The certificates were presented by Mrs Francis.

“I think it is important for them to be recognised for what they have done for tourism in Seychelles,” one said.

 

The eight pioneers:

Frank and Elodia Payet were the owners of Rose Cottage at Pointe au Sel on Mahé in 1969. After 10 years they moved to Praslin and started Le Duc de Praslin at Côte D'Or. Their dream hotel, ranked among the best tourism establishments in Seychelles, is now being run by their son Robert.

Daniel Payet was the proprietor of Britania Guest House on Praslin in 1963. He started up in 1961 with the opening of a shop selling basic consumables after which he and his wife extended the shop and opened up the Britania restaurant that also served as a dance hall.
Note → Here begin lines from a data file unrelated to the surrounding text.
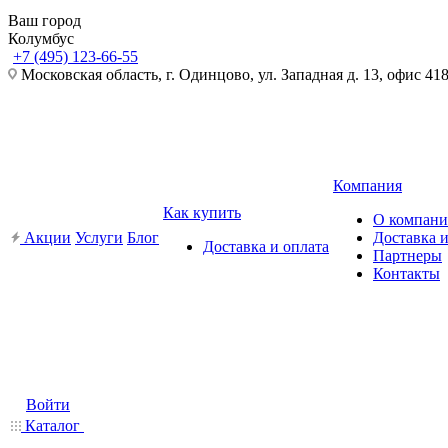
Ваш город
Колумбус
+7 (495) 123-66-55
Московская область, г. Одинцово, ул. Западная д. 13, офис 41
Компания
Как купить
О компан
Акции
Услуги
Блог
Доставка и
Доставка и оплата
Партнеры
Контакты
Войти
Каталог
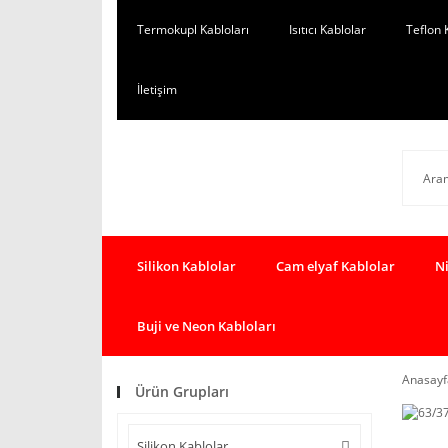
Termokupl Kabloları
Isıtıcı Kablolar
Teflon 
İletişim
Silikon Kablolar
Cam elyaf Kablolar
Ni
Buji ve Neon Kabloları
Anasayf
Ürün Grupları
Silikon Kablolar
In 1970 they added four rooms and the Britania became a small hotel. The hotel is now being run his daughter Lydia Lablache and her husband Jonas.

Norman Medhurst Esslemont was the owner of Avis/Norman’s Car Hire, established in 1972 with only 8 cars. It was the first officially licenced car hire in Seychelles.In 2012, it was awarded special recognition for 40 years of Outstanding Service by AVIS. Today the fleet stands strong with the maximum allowed 30 cars of different groups

David Joubert, at one time the strongman of Praslin island politics in the Seychelles, was the country’s first appointed tourism minister in 1975. He retained that portfolio after Independence in 1976.

Guy Sinon was a politician who served as Minister for Foreign Affairs, Tourism and Civil Aviation from 1977 to 1979. He also served as a Minister for Education, Minister for Administration and Political Affairs.

William Woodcock headed the Seychelles Ecole Hotelière from 1985 to 1990. Before, he worked as food & beverage manager at the Seychelles Beoliere Country Club. From Ecole Hotelière, he was transferred to the Ministry of Tourism as director of events until 1995.

Julien Parcou was the owner of Capital Restaurant & Bar in Victoria. He began his trade before the Second World War as a baker in St Louis and later got involved in the processing and export of cinnamon and patchouli, before diversifying in a number of other products and services. He was Market Street’s largest trader in home appliances and also one of the first to offer ice-cream and cold drinks in the area.

Jessie and Carl Collie were the proprietors of Harbour View Guest House, Mont Fleuri, since late 1976. The name was because the harbour could be seen from the Guest House. When Mr Collie passed away, Mrs Collie continued the business until it was sold about 10 years ago.

The setting up of the Pioneers Park in 2015, apart from recognising the pioneers who have dedicated their lives, energy and know-how for our tourism, act as a source of motivation and inspiration for the students and visitors.